Published January 4, 2016
Written by: Ulster Grand Prix
In his latest article, road racing fan Peter Moore shares his experience from the 2015 Ulster Grand Prix and gives a glimpse of the racing action and electric atmosphere you can expect at Bike Week this August.
So here we are in 2016, it’s quite hard to believe! It seems like only yesterday that I, along with every other road racing fan, was looking forward to the 2015 Ulster Grand Prix and now we’re eagerly awaiting Bike Week 2016 with an even loftier whetted appetite.
The older I get, the more quickly time seems to pass and I know it won’t be long before I’m standing trackside once again waiting for the first race. But when the time comes I’ll be sure to remember this moment, writing during the winter with the rain beating off the window and the wind howling outside!
Everything else seems very quiet right now, as the road racing season is over and the domestic and international championships are finished, so what does a motorcycle fanatic do in these dark and cold days?
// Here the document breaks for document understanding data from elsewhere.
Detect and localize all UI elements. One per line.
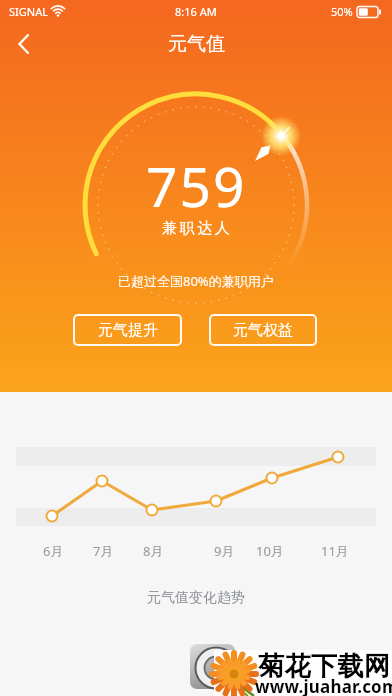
staticText: 8:16 AM (175, 4, 217, 19)
staticText: 9月 (214, 542, 235, 560)
staticText: 元气值变化趋势 (147, 589, 245, 607)
staticText: 7月 (93, 542, 114, 560)
staticText: 10月 (256, 542, 284, 560)
staticText: SIGNAL (9, 4, 48, 19)
staticText: 兼职达人 (161, 219, 231, 238)
staticText: 6月 (43, 542, 64, 560)
staticText: 50% (331, 4, 353, 19)
button[interactable]: 元气权益 (209, 314, 317, 346)
staticText: 759 (146, 148, 247, 223)
staticText: 菊花下载网 (258, 650, 391, 683)
staticText: 元气权益 (233, 321, 293, 340)
staticText: 元气提升 (98, 321, 158, 340)
staticText: 已超过全国80%的兼职用户 (118, 272, 274, 290)
staticText: www.juahar.com (255, 675, 392, 696)
staticText: 8月 (143, 542, 164, 560)
staticText: 11月 (321, 542, 349, 560)
button[interactable] (8, 28, 40, 60)
button[interactable]: 元气提升 (73, 314, 182, 346)
staticText: 元气值 (168, 32, 225, 56)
Some hardcore bikers still get out, but for most of us we are left dreaming of a break in the weather and spring to arrive so we can scratch that petrol fuelled itch and indulge our passion again.
Race day last August began crisp and clear with the weather warming nicely. It seemed only fitting that we (my friend Neill and I) took the bikes up to the Dundrod Circuit, Neill letting me ride his new Ducati Diavel. As he tossed me the keyless ‘card’ I was like a spoilt child in a sweet shop, and it was probably the most visceral riding experience for me do date.
In the glow of the early morning sun we were able to take a small tour of the circuit on the bikes, but it wasn’t long before the roads began to jam up with eager fans wanting to claim a good vantage point.
We wandered around the pits in amazement (nearly getting knocked over by Keith Amor in his van, thanks Keith!), looking at the machines. It seemed almost unbelievable that they would soon be hurtling round the track at eye watering speeds. Everything seemed so calm, so sedate and matter of fact. I tried to put myself in the scenario and mind of a racer and simply couldn’t do it – I’d be a bag of nerves probably throwing up round the back of the garages!
There is, perhaps, no place better to get an idea of the speeds these bikes reach than the start/finish straight. However, I have always preferred a sweeping bend or corner, as not only do you get a better view of lean angles and apparent defiance of the laws of physics, but the bikes are a little bit slower and one can get closer to the action.
We meandered away from the hospitality and pits area but it wasn’t long before the hooter sounded to clear the circuit, so we stood with a rather sizable crowd just east of Dawsons Bend on the slope overlooking the circuit, the helicopter buzzing overhead combined with the slightly distant sounds of the Superstock engines revving simply adding to everyone’s already feverish sense of anticipation.
Even on the warm up lap, the wail of the race tuned engines was mellifluous and Lee Johnston’s distinctive pink F13k Cancer helmet was being closely followed by Peter Hickman’s green and white Shoei which was, as things turned out, how the race would be run.
There was chatter among all of the fans during the races, some with radios or the UGP earpieces providing up to date information, and lots of speculation as to who would take home the big prize.
After the first race we moved to the inside of the Quarries for the Supersport race, and it is undoubtedly the closest I have ever been to the racing action. The bikes were inches from us and as Hickman’s MV Augusta went past the deep, roaring engine note not only shook my chest, but nearly deafened me.
By this stage though, it had started to cloud over and the decision to wear only t-shirts from the pits was regrettable – especially as some exceptionally well-prepared fans were almost sniggering at our shivering and goose-bumped bodies whilst they reclined fully wrapped in their portable thrones!
I have no shame in admitting we chickened out and sought refuge under cover, but the racing action didn’t stop and it was no less exciting. As many thought, the ‘young guns’ rose to the top of the pile, with Lee Johnston undoubtedly the man of the meeting, closely followed by Peter Hickman and the ever present and apparently age defying Bruce Anstey – will he remain one of the undisputed Kings of the Road in 2016?